Laguna Lake fish growers see P200M in lossesBy Maricar Cinco
Inquirer Southern Luzon
SAN PEDRO, Laguna—Operators of fish pens in Laguna Lake are bracing for bad news as a still undetermined number of fish that they were keeping in the pens were lost when the lake level rose at the height of heavy rains early this week.
Charlie Tan, an operator of fish pens in Binangonan, Cardona and Pililia towns in Rizal province, said some fish pen owners had begun harvesting the fish in the past days but could recover only about
10 percent of their stock.
“I also plan to do so (harvest) but I’m afraid we have nothing left,” he said.
A report from the Laguna Lake Development Authority (LLDA), which started inspecting the lake on Friday, said at least 10 percent of the total fish stock was lost and at least 6 percent of the fish structures were damaged.
Tan estimated the amount of losses, including those of the other fish pen operators, to reach P200 million.
Marin Antonio, of the LLDA information office, said reports were being put together to determine the exact amount of the damage. As of Friday, the lake water level reached 13.82 meters above sea level.

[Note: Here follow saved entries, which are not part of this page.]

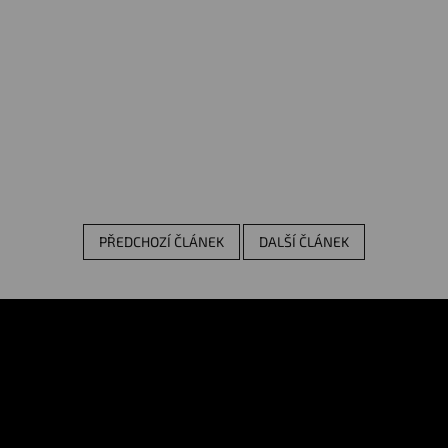
PŘEDCHOZÍ ČLÁNEK
DALŠÍ ČLÁNEK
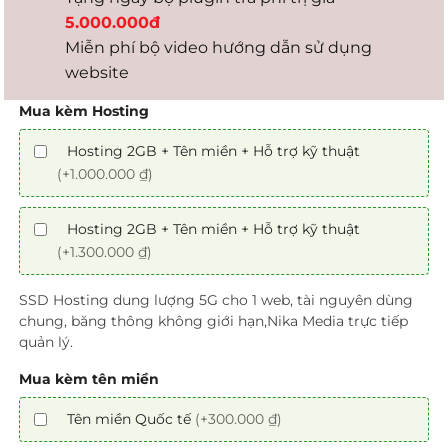
5.000.000đ
Miễn phí bộ video hướng dẫn sử dụng
website
Mua kèm Hosting
Hosting 2GB + Tên miền + Hỗ trợ kỹ thuật
(+1.000.000 ₫)
Hosting 2GB + Tên miền + Hỗ trợ kỹ thuật
(+1.300.000 ₫)
SSD Hosting dung lượng 5G cho 1 web, tài nguyên dùng
chung, băng thông không giới hạn,Nika Media trực tiếp
quản lý.
Mua kèm tên miền
Tên miền Quốc tế
(+300.000 ₫)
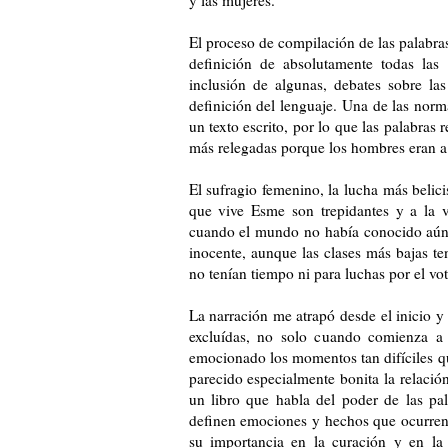
El proceso de compilación de las palabras
definición de absolutamente todas las 
inclusión de algunas, debates sobre las
definición del lenguaje. Una de las norma
un texto escrito, por lo que las palabra
más relegadas porque los hombres eran a 
El sufragio femenino, la lucha más belicis
que vive Esme son trepidantes y a la v
cuando el mundo no había conocido aún l
inocente, aunque las clases más bajas te
no tenían tiempo ni para luchas por el vot
La narración me atrapó desde el inicio 
excluídas, no solo cuando comienza a 
emocionado los momentos tan difíciles qu
parecido especialmente bonita la relación
un libro que habla del poder de las pa
definen emociones y hechos que ocurren 
su importancia en la curación y en la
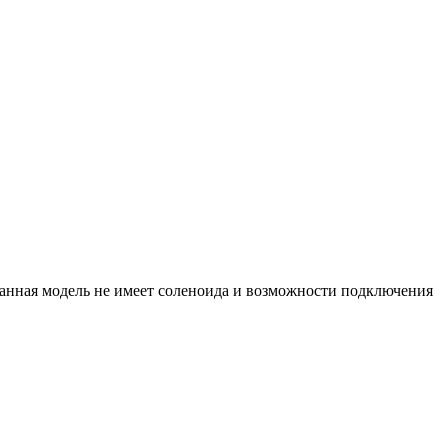
нная модель не имеет соленоида и возможности подключения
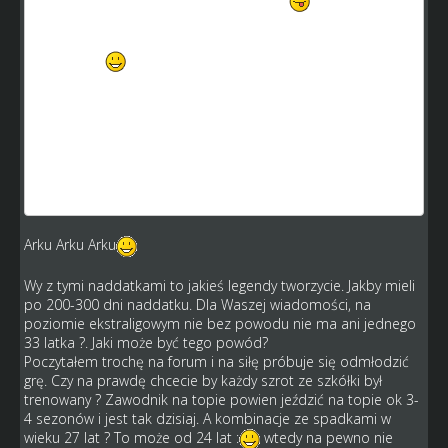
treningowymi ułatwimy ich ulokowanie?
wybacz, ale od razu to nasunęło mi się na myśl.
pomyślałeś o tym? czy dobrze wiesz, bo takich kilku masz
w składzie
a co do treści o tym, że wtedy można kierunkwo będzie
szkolić zawodnika pod dany tor. też już nad tym pracuję,
ale nie widzę potrzeby otwierania skilla w górę, bo to
droga tylko dla kilku % zawodników w grze. Jakieś
ograniczenie wg mnie musi być, by ci najbogatsi jednak
stale nie odjeżdżali biedniejszym skillowo.
Arku Arku Arku
Wy z tymi naddatkami to jakieś legendy tworzycie. Jakby mieli
po 200-300 dni naddatku. Dla Waszej wiadomości, na
poziomie ekstraligowym nie bez powodu nie ma ani jednego
33 latka ?. Jaki może być tego powód?
Poczytałem trochę na forum i na siłę próbuje się odmłodzić
grę. Czy na prawdę chcecie by każdy szrot ze szkółki był
trenowany ? Zawodnik na topie powien jeździć na topie ok 3-
4 sezonów i jest tak dzisiaj. A kombinacje ze spadkami w
wieku 27 lat ? To może od 24 lat :
wtedy na pewno nie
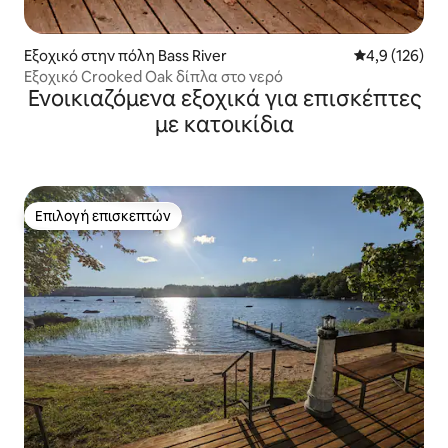
Εξοχικό στην πόλη Bass River
Μέση βαθμολογ
4,9 (126)
Εξοχικό Crooked Oak δίπλα στο νερό
Ενοικιαζόμενα εξοχικά για επισκέπτες
με κατοικίδια
Επιλογή επισκεπτών
Επιλογή επισκεπτών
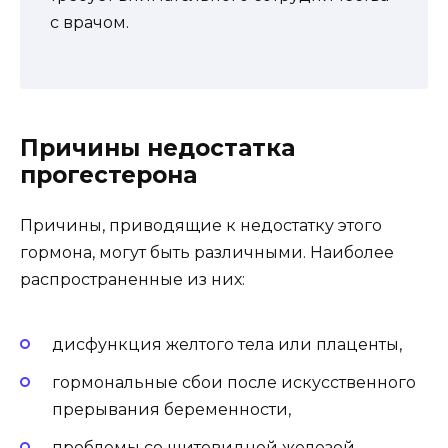
с врачом.
Причины недостатка
прогестерона
Причины, приводящие к недостатку этого
гормона, могут быть различными. Наиболее
распространенные из них:
дисфункция желтого тела или плаценты,
гормональные сбои после искусственного
прерывания беременности,
проблемы со щитовидной железой,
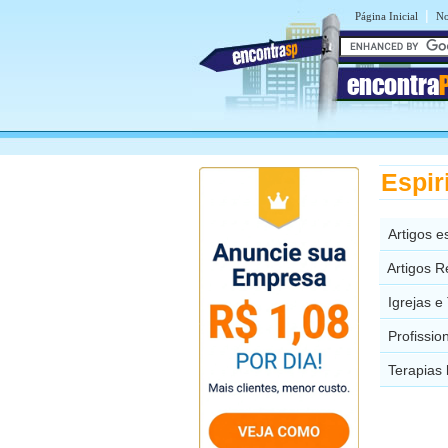
|
Página Inicial
No
encontra
Espir
Artigos e
Artigos R
Igrejas 
Profissio
Terapias 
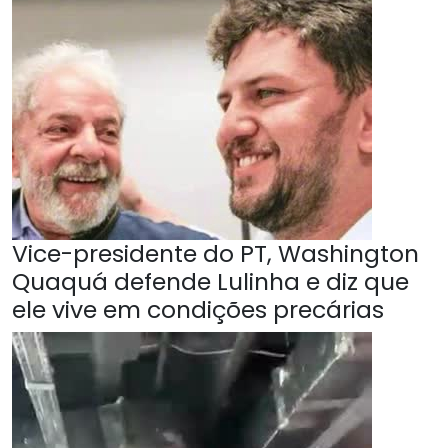
Vice-presidente do PT, Washington
Quaquá defende Lulinha e diz que
ele vive em condições precárias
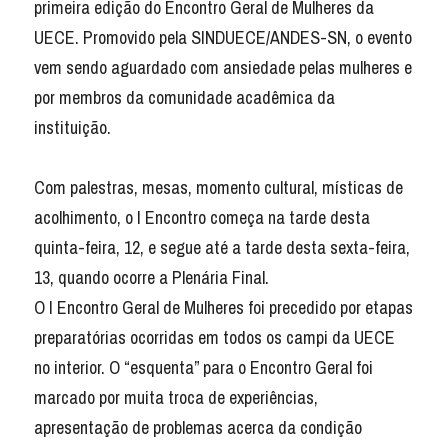
primeira edição do Encontro Geral de Mulheres da 
UECE. Promovido pela SINDUECE/ANDES-SN, o evento 
vem sendo aguardado com ansiedade pelas mulheres e 
por membros da comunidade acadêmica da 
instituição.
Com palestras, mesas, momento cultural, místicas de 
acolhimento, o I Encontro começa na tarde desta 
quinta-feira, 12, e segue até a tarde desta sexta-feira, 
13, quando ocorre a Plenária Final.
O I Encontro Geral de Mulheres foi precedido por etapas 
preparatórias ocorridas em todos os campi da UECE 
no interior. O “esquenta” para o Encontro Geral foi 
marcado por muita troca de experiências, 
apresentação de problemas acerca da condição 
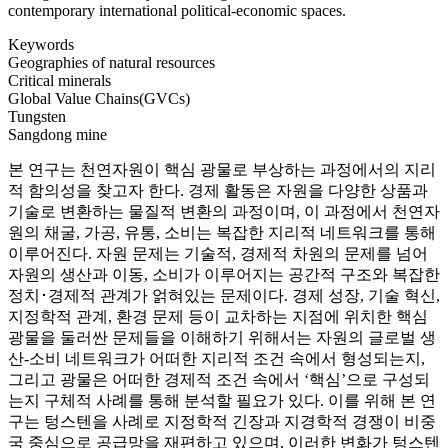
contemporary international political-economic spaces.
Keywords
Geographies of natural resources
Critical minerals
Global Value Chains(GVCs)
Tungsten
Sangdong mine
본 연구는 천연자원이 핵심 광물로 부상하는 과정에서의 지리
적 함의성을 찾고자 한다. 경제 활동은 자원을 다양한 상품과
기술로 변환하는 물질적 변환의 과정이며, 이 과정에서 천연자
원의 채굴, 가공, 유통, 소비는 복잡한 지리적 네트워크를 통해
이루어진다. 자원 문제는 기술적, 경제적 차원의 문제를 넘어
자원의 생산과 이동, 소비가 이루어지는 공간적 구조와 복잡한
정치･경제적 관계가 얽혀있는 문제이다. 경제 성장, 기술 혁신,
지정학적 관계, 환경 문제 등이 교차하는 지점에 위치한 핵심
광물을 둘러싼 문제들을 이해하기 위해서는 자원의 글로벌 생
산-소비 네트워크가 어떠한 지리적 조건 속에서 형성되는지,
그리고 광물은 어떠한 경제적 조건 속에서 ‘핵심’으로 구성되
는지 구체적 사례를 통해 분석할 필요가 있다. 이를 위해 본 연
구는 텅스텐을 사례로 지정학적 긴장과 지경학적 경쟁이 비중
국 중심으로 공급망을 재편하고 있으며, 이러한 변화가 텅스텐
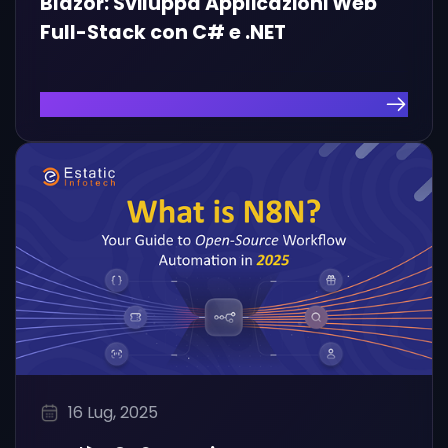
Blazor: Sviluppa Applicazioni Web
Full-Stack con C# e .NET
Leggi l'Articolo
16 Lug, 2025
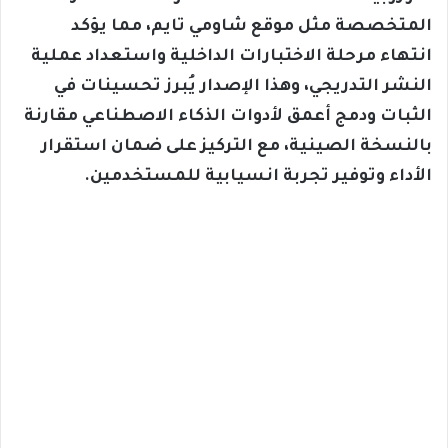
المتخصصة مثل موقع شاومي تايم، مما يؤكد
انتهاء مرحلة الاختبارات الداخلية واستعداد عملية
النشر التدريجي، وهذا الإصدار يُبرز تحسينات في
الثبات ودمج أعمق لأدوات الذكاء الاصطناعي مقارنة
بالنسخة الصينية، مع التركيز على ضمان استقرار
الأداء وتوفير تجربة انسيابية للمستخدمين.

In an earlier interview, engineer Emil Hernandez, LLDA hydrologist and enforcement division officer, said the lake’s normal water level during the rainy season was 12.5 meters. He said it could take a month for the water level to return to normal.
In Laguna, officials said as of Friday, 12,505 families remained in 157 evacuation centers as three more centers were opened to accommodate residents fleeing from rising floodwaters.
The towns of Sta. Cruz, Victoria, Bay, Pila, Pakil, Paete, San Pedro, Pangil, Mabitac, Los Baños, Calauan, Lumban, Sta. Maria and Siniloan, and the cities of Sta. Rosa, Calamba, Biñan and Cabuyao were still under water on Friday.
In the fishing town of Binangonan, Rizal, the militant Pambansang Mamamalakaya ng Pilipinas reported 1,909 families from 18 lakeshore villages lost homes or sources of livelihood as a result of the bad weather.
Some fishermen from Biñan City, however, continued to fish in Laguna Lake even as water levels have yet to recede there, according to evacuee Elizabeth Encialas, 48.
Romy Tapalla, a member of the Fisheries and Aquatic Resources Management Council in Calamba City, said although fishermen could still fish in the lake, “the catch is not enough.”
Tan said there could be a shortage of fish in the coming days as the supply of fish in Laguna Lake is also threatened by knife fish, a predatory species which feeds on bangus and tilapia fingerlings.
The LLDA earlier this year confirmed the spread of the species in the lake.
The Bureau of Fisheries and Aquatic Resources in Calabarzon (Cavite, Laguna, Batangas, Rizal, Quezon) reported an increase of P5 to P15 per kilogram in prices of fish and seashells in the provinces of Laguna, Rizal and Cavite.